Table 2 shows the result of all experiments conducted. CheSS showed statistically significant better compared to those of the ImageNet pretrained model (P-value < 0.001) and randomly initialized model (P-value < 0.001) in Stuart-Maxwell test.
A full dataset was set up to compare the capabilities to overcome the data imbalance of each pretrained weight. An undersampled dataset was set up to compare the model performances in the fair but scarce amount of data. Finally, the modified dataset was set, in which the amount of data was set according to the difficulties of each class in the dataset. Because ImageNet can sometimes have worse performance than scratch depending on image size and dataset size [33], it is not surprising that ImageNet can perform slightly worse in some settings.
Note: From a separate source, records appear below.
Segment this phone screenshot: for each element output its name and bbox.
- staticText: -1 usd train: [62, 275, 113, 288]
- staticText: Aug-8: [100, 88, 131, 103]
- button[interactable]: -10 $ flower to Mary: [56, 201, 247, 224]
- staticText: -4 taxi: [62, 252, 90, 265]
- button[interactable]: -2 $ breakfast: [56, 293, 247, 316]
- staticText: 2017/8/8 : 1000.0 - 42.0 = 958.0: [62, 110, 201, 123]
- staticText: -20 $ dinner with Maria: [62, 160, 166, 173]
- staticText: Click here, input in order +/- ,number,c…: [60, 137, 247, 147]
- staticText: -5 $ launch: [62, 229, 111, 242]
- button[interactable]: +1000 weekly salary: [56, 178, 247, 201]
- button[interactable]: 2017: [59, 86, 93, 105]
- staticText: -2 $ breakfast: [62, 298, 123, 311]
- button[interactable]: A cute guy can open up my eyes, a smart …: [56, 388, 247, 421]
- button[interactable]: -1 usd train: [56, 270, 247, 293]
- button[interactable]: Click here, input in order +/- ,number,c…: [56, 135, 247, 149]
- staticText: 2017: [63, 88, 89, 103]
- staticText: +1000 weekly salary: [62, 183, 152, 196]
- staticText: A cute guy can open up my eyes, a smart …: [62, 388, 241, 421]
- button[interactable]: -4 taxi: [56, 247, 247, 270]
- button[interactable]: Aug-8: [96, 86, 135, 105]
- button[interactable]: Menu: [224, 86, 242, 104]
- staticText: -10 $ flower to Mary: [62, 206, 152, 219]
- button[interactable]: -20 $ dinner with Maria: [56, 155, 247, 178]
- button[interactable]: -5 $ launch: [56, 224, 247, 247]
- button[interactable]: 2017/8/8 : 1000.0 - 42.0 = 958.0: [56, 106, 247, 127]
CheXpert Multi-Label Classification
Stress tests of multiple data fractions were conducted considering the data shortage in an actual research environment. Data fractions of 1%, 10%, 50%, and 100% were established to compare each pretrained weight’s capabilities for evaluating overcoming performances in data shortage. For the stability and the reproducibility of the data stress test results, fine-tuning experiments on small data fractions were repeated multiple times with different random samples and averaged. Common unseen test datasets in all experiments were fixed for a fair comparison.
Figure 2 depicts the results of the full dataset experiment and data stress tests of multiple data fractions. In the full dataset, CheSS showed the best mean area under receiver operating characteristics curve (AUC) of 0.808, while the ImageNet pretrained model showed 0.795, and the scratch model showed 0.794. The detailed results of the full dataset experiment are summarized in Supplementary Table 1. Furthermore, in the 1% data fraction test, CheSS, ImageNet pretrained model, and scratch achieved a mean AUC of 0.638 ± 0.023, 0.616 ± 0.015, and 0.524 ± 0.020, respectively. Paired t-tests were conducted to compare the results. Quantitative results are summarized in Table 3.
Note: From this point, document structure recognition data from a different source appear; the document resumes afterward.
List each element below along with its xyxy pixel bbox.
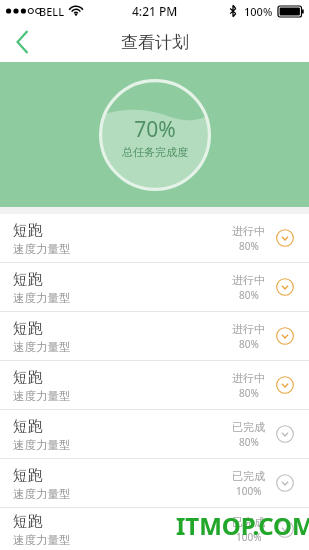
staticText: 短跑 bbox=[13, 270, 43, 289]
staticText: 进行中 bbox=[232, 322, 265, 336]
staticText: 70% bbox=[134, 115, 176, 144]
staticText: 速度力量型 bbox=[13, 389, 71, 403]
staticText: 短跑 bbox=[13, 512, 43, 531]
staticText: 进行中 bbox=[232, 273, 265, 287]
button[interactable]: Back bbox=[0, 22, 44, 62]
staticText: 100% bbox=[236, 484, 262, 498]
staticText: 80% bbox=[239, 435, 259, 449]
staticText: 速度力量型 bbox=[13, 438, 71, 452]
staticText: 80% bbox=[239, 288, 259, 302]
staticText: 80% bbox=[239, 337, 259, 351]
staticText: 80% bbox=[239, 239, 259, 253]
button[interactable]: 短跑 bbox=[0, 410, 309, 458]
button[interactable]: 短跑 bbox=[0, 361, 309, 409]
staticText: 已完成 bbox=[232, 469, 265, 483]
staticText: 短跑 bbox=[13, 368, 43, 387]
button[interactable]: Expand bbox=[274, 472, 296, 494]
staticText: 总任务完成度 bbox=[122, 145, 188, 159]
staticText: 速度力量型 bbox=[13, 487, 71, 501]
staticText: 4:21 PM bbox=[132, 3, 178, 19]
button[interactable]: Expand bbox=[274, 227, 296, 249]
staticText: ITMOP.COM bbox=[176, 509, 309, 542]
staticText: 进行中 bbox=[232, 371, 265, 385]
staticText: 查看计划 bbox=[121, 32, 189, 53]
button[interactable]: Expand bbox=[274, 325, 296, 347]
button[interactable]: Expand bbox=[274, 423, 296, 445]
button[interactable]: Expand bbox=[274, 518, 296, 540]
staticText: 短跑 bbox=[13, 221, 43, 240]
staticText: 100% bbox=[236, 530, 262, 544]
button[interactable]: 短跑 bbox=[0, 508, 309, 550]
button[interactable]: 短跑 bbox=[0, 263, 309, 311]
staticText: 速度力量型 bbox=[13, 340, 71, 354]
staticText: 短跑 bbox=[13, 417, 43, 436]
staticText: BELL bbox=[39, 4, 65, 19]
staticText: 短跑 bbox=[13, 319, 43, 338]
staticText: 80% bbox=[239, 386, 259, 400]
staticText: 速度力量型 bbox=[13, 291, 71, 305]
staticText: 速度力量型 bbox=[13, 242, 71, 256]
staticText: 已完成 bbox=[232, 515, 265, 529]
button[interactable]: Expand bbox=[274, 374, 296, 396]
staticText: 短跑 bbox=[13, 466, 43, 485]
staticText: 100% bbox=[244, 4, 273, 19]
button[interactable]: 短跑 bbox=[0, 459, 309, 507]
staticText: 速度力量型 bbox=[13, 533, 71, 547]
button[interactable]: Expand bbox=[274, 276, 296, 298]
button[interactable]: 短跑 bbox=[0, 312, 309, 360]
staticText: 已完成 bbox=[232, 420, 265, 434]
staticText: 进行中 bbox=[232, 224, 265, 238]
button[interactable]: 短跑 bbox=[0, 214, 309, 262]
Qualitative Results on Classification Results
Saliency maps acquired using gradient-weighted class activation map (Grad-CAM) [34] were used to compare the qualitative results. Figure 3 depicts the results of Grad-CAM of each model. The red text in Fig. 3 is the logit value for each model (scratch, ImageNet, CheSS) of (a) 6-class classification and (b) multi-label classification, respectively. In Fig. 3a, the logit value for the consolidation label in the image was the highest in our model at 0.981. Also, in Fig. 3b, the logit values of our model were high at 0.901, 0.538, and 0.775 for the cardiomegaly, edema, and pleural effusion labels.
Image-to-Image Translation using Perceptual Loss
Bone suppression and nodule generation tasks were conducted to evaluate the potential usage of CheSS for perceptual loss. Dilated U-Net [35, 36] was used for bone suppression. Structural similarity index measure (SSIM) [37], peak signal to noise ratio (PSNR), and root-mean-square error (RMSE) were used for the quantitative evaluation. Moreover, dilated U-net without perceptual loss was additionally compared. SPADE [38, 39] with perceptual loss was used in the nodule generation task. Fréchet inception distance (FID) [40] was used for the quantitative results. CheSS pretrained and ImageNet pretrained ResNet [27] encoders for perceptual loss were mainly compared in this section.
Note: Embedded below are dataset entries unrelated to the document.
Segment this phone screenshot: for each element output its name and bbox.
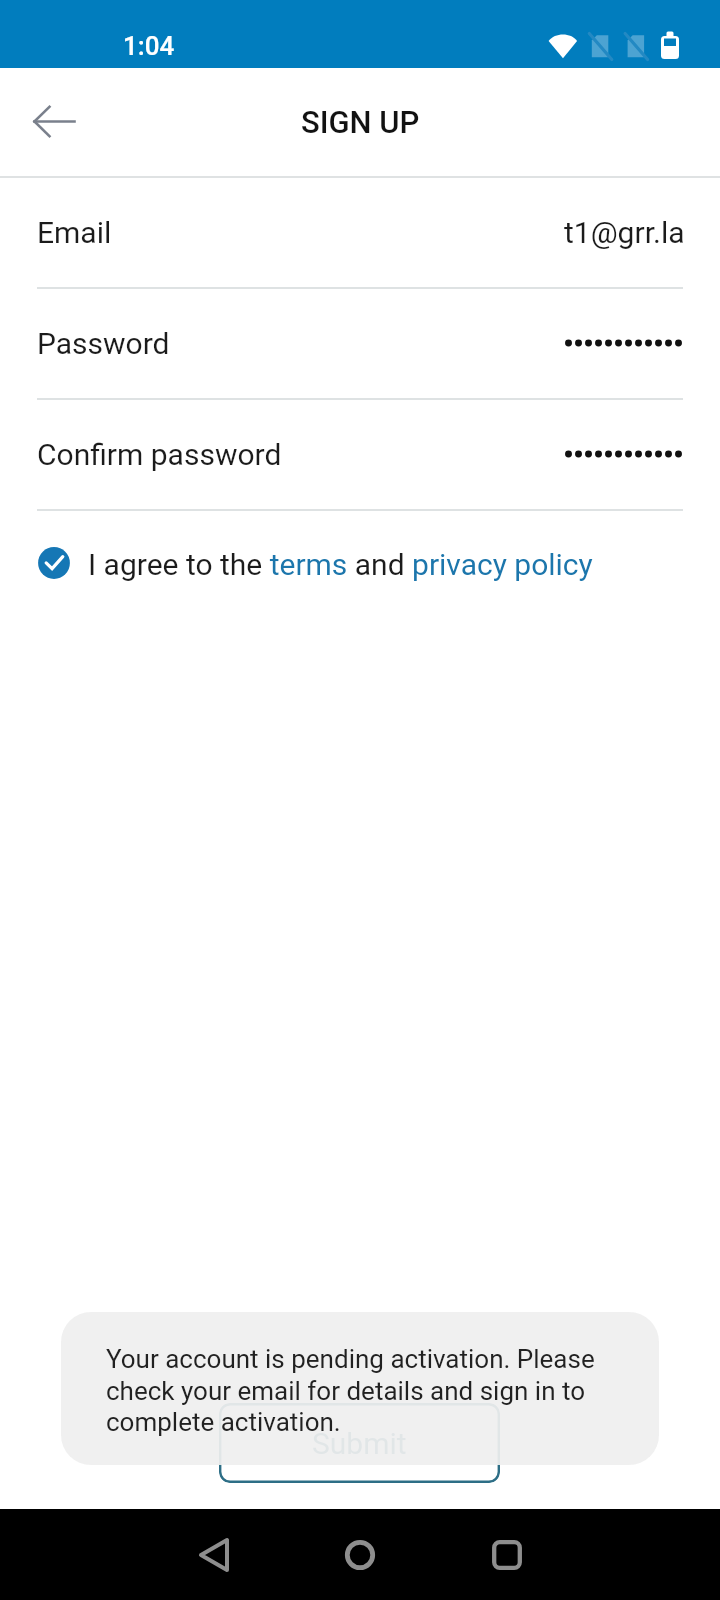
button[interactable]: Recent apps: [467, 1515, 547, 1595]
staticText: I agree to the terms and privacy policy: [88, 547, 593, 582]
button[interactable]: Confirm password: [0, 400, 720, 511]
button[interactable]: I agree to the terms and privacy policy: [38, 547, 593, 582]
staticText: Confirm password: [37, 437, 282, 472]
staticText: t1@grr.la: [564, 215, 685, 250]
button[interactable]: Back: [16, 86, 88, 158]
button[interactable]: Back: [174, 1515, 254, 1595]
button[interactable]: Password: [0, 289, 720, 400]
staticText: 1:04: [123, 31, 175, 61]
button[interactable]: Submit: [219, 1403, 500, 1483]
staticText: Email: [37, 215, 112, 250]
staticText: Submit: [312, 1426, 407, 1461]
staticText: Your account is pending activation. Plea…: [106, 1344, 606, 1437]
button[interactable]: Email: [0, 178, 720, 289]
staticText: Password: [37, 326, 170, 361]
button[interactable]: Home: [320, 1515, 400, 1595]
staticText: SIGN UP: [301, 104, 420, 140]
Table 4 shows the quantitative results of two-generation downstream tasks with perceptual loss. In bone suppression, CheSS showed statistically significant results in terms of PSNR, SSIM, and RMSE when compared with the ImageNet pretrained model and no perceptual loss. The perceptual loss of CheSS also showed better results in terms of FID in nodule generation compared with the ImageNet pretrained model.
The qualitative results for bone suppression are shown in Fig. 4, and the results for nodule generation are shown in Supplementary Fig. 1.
Discussion
We trained CheSS using a SSL method on a large-scale dataset of 4.8 M CXR images. In this study, we evaluated CheSS with many downstream tasks. CheSS showed better performance than scratch and the ImageNet pretrained model in many downstream tasks. CheSS showed decent transferability in multiple datasets and data settings in multi-class and multi-label classification. Data imbalance and data shortage can be supplemented with our CheSS pretrained weight. Furthermore, CheSS does not need a strict preprocessing principle as mentioned in “Image preprocessing” section. The same preprocessing in the upstream method might be optimal for using CheSS. Still, it showed good transferability on CheXpert, which has a different preprocessing principle from our method, as shown in Supplementary Fig. 2. The potential usage of an CheSS pretrained encoder for perceptual loss was also demonstrated in this study. We have shown that multiple data issues, such as data imbalance and data shortage, can be supplemented with our open pretrained weight.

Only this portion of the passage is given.